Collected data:

- - - - -

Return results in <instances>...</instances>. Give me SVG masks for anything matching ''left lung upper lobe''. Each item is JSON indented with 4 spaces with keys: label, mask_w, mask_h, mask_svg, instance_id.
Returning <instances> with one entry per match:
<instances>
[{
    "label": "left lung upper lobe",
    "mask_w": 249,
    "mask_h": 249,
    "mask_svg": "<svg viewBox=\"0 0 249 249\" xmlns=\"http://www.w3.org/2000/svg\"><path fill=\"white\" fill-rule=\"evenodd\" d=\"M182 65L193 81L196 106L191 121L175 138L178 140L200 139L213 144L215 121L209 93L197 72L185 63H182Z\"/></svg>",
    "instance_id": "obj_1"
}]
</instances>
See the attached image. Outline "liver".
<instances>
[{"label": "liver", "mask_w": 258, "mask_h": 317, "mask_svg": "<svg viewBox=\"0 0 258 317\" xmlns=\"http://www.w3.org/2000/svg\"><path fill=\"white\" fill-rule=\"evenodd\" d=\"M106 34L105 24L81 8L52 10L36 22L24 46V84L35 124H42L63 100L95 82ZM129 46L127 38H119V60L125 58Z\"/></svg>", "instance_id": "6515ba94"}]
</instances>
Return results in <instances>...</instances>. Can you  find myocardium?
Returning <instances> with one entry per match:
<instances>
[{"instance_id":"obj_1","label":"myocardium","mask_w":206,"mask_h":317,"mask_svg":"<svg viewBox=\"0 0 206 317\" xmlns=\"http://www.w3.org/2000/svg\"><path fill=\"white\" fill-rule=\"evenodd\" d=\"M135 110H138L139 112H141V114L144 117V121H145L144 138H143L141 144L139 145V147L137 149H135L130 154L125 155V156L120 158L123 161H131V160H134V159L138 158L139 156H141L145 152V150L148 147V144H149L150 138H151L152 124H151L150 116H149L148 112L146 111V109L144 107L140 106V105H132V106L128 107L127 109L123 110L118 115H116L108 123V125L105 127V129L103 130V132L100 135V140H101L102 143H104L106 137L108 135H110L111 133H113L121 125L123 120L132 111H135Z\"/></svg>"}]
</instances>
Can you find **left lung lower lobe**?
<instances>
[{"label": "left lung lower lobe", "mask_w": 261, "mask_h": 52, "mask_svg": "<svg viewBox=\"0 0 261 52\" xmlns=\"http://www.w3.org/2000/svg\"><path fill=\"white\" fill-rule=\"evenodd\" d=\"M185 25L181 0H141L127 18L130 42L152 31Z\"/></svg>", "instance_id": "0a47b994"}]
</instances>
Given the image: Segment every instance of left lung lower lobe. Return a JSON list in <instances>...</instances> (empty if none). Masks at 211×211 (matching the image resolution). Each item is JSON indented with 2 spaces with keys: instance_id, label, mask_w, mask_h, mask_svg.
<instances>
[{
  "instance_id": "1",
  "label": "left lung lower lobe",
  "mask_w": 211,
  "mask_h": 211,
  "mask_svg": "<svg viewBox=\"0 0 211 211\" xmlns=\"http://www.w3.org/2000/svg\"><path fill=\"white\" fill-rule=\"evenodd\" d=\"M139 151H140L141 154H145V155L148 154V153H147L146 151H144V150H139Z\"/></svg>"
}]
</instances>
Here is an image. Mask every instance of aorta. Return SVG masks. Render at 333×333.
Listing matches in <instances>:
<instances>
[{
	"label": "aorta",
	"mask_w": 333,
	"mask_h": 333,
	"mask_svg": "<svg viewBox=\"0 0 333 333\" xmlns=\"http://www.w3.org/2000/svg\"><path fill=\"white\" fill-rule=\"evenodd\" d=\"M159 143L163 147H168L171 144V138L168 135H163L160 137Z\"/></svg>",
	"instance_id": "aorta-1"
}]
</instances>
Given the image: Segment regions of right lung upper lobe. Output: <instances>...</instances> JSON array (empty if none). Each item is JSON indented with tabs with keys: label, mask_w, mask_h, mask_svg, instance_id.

- - - - -

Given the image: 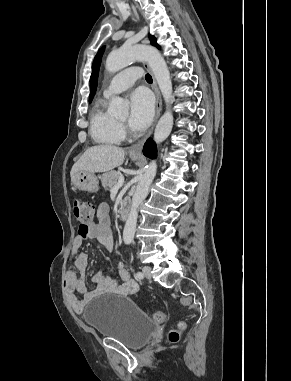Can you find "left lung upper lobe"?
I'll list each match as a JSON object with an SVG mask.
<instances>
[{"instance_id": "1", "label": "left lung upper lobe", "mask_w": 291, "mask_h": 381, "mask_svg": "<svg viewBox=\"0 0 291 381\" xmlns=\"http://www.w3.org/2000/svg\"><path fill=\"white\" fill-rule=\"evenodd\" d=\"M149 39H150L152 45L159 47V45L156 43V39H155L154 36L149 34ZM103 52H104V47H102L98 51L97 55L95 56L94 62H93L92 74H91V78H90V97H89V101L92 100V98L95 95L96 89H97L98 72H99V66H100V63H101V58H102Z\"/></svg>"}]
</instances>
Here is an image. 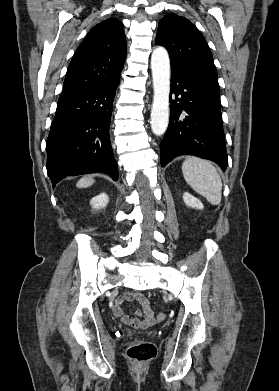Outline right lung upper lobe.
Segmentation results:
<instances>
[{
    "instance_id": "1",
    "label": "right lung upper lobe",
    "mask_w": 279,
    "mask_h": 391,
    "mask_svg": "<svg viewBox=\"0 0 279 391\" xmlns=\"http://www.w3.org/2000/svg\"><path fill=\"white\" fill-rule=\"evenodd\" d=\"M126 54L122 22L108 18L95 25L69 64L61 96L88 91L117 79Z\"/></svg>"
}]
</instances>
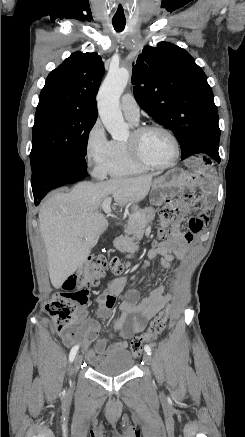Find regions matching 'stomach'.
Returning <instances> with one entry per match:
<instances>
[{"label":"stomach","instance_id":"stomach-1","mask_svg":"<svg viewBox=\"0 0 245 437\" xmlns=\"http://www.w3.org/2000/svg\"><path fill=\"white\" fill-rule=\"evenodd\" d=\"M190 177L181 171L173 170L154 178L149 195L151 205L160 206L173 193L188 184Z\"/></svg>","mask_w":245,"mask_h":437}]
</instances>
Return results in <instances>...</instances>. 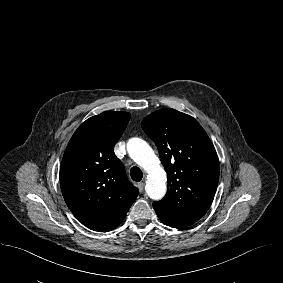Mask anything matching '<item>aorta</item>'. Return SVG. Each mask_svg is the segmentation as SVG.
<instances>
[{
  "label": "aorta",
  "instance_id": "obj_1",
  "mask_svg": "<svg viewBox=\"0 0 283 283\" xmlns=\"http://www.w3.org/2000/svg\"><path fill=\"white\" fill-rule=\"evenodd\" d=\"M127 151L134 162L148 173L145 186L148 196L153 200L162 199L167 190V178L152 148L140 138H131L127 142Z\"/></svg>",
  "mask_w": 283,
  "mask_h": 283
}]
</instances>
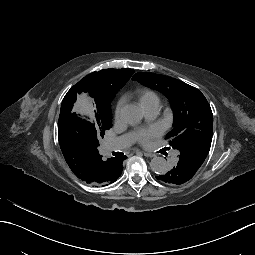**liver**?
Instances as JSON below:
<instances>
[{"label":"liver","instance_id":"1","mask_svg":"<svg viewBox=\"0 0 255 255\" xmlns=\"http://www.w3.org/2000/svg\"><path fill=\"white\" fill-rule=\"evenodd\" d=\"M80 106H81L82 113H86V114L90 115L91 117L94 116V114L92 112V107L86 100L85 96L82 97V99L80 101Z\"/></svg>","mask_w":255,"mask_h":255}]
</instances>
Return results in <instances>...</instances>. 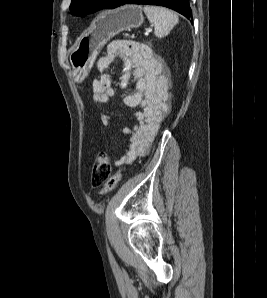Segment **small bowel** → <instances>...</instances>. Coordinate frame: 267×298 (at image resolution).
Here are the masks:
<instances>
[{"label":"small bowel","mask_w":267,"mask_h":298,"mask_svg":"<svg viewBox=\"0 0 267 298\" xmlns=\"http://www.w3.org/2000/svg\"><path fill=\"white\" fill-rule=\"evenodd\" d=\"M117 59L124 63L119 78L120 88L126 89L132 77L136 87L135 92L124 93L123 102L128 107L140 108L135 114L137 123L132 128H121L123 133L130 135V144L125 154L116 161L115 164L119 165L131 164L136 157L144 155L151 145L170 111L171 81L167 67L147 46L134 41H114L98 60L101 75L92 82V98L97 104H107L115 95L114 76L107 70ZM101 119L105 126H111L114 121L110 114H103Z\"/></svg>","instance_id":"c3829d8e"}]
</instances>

- - - - -

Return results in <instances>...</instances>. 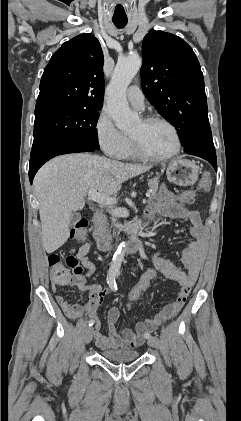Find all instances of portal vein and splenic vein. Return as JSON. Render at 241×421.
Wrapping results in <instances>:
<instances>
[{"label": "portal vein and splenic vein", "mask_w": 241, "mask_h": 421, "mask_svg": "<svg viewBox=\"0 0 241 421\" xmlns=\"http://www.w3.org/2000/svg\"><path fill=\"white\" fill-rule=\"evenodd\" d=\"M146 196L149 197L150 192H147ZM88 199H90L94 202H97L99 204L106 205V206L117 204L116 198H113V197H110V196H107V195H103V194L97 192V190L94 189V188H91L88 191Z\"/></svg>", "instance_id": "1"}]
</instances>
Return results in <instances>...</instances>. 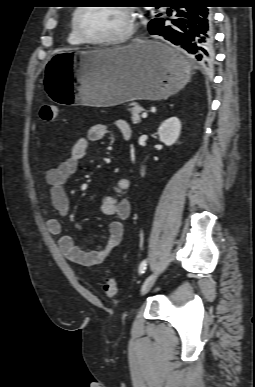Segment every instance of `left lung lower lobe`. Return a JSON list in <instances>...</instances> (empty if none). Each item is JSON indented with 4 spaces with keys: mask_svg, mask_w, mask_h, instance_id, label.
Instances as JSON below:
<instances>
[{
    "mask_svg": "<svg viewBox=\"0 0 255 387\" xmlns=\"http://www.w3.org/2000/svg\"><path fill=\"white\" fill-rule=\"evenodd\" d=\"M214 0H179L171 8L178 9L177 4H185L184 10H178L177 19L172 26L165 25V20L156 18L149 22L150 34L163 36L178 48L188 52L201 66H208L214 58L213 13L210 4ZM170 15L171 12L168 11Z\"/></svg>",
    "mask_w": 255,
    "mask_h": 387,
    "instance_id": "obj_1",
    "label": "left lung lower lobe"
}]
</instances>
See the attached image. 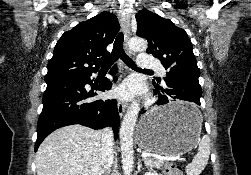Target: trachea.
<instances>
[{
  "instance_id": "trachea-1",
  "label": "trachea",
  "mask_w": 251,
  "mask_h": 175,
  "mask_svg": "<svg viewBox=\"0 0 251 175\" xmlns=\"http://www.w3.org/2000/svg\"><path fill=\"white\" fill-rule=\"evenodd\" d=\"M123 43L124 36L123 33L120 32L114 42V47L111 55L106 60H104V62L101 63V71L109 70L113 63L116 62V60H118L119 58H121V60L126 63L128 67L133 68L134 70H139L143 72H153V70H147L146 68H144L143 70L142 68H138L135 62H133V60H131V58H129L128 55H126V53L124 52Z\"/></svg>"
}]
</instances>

- - - - -

Output the lines above exactly, but only those between the line holding "Here is an image. Mask" and the line holding "Given the image: Segment regions", inclusive.

Here is an image. Mask every instance of aorta. Return SVG masks. Render at 333×333.
Listing matches in <instances>:
<instances>
[{
	"label": "aorta",
	"mask_w": 333,
	"mask_h": 333,
	"mask_svg": "<svg viewBox=\"0 0 333 333\" xmlns=\"http://www.w3.org/2000/svg\"><path fill=\"white\" fill-rule=\"evenodd\" d=\"M159 143L163 147H168L171 144V138L168 135H163L160 137Z\"/></svg>",
	"instance_id": "aorta-1"
}]
</instances>
Given the image: Segment regions of right lung upper lobe. Output: <instances>...</instances> JSON array (empty if none). Each item is JSON indented with tabs with keys: label, mask_w, mask_h, mask_svg, instance_id.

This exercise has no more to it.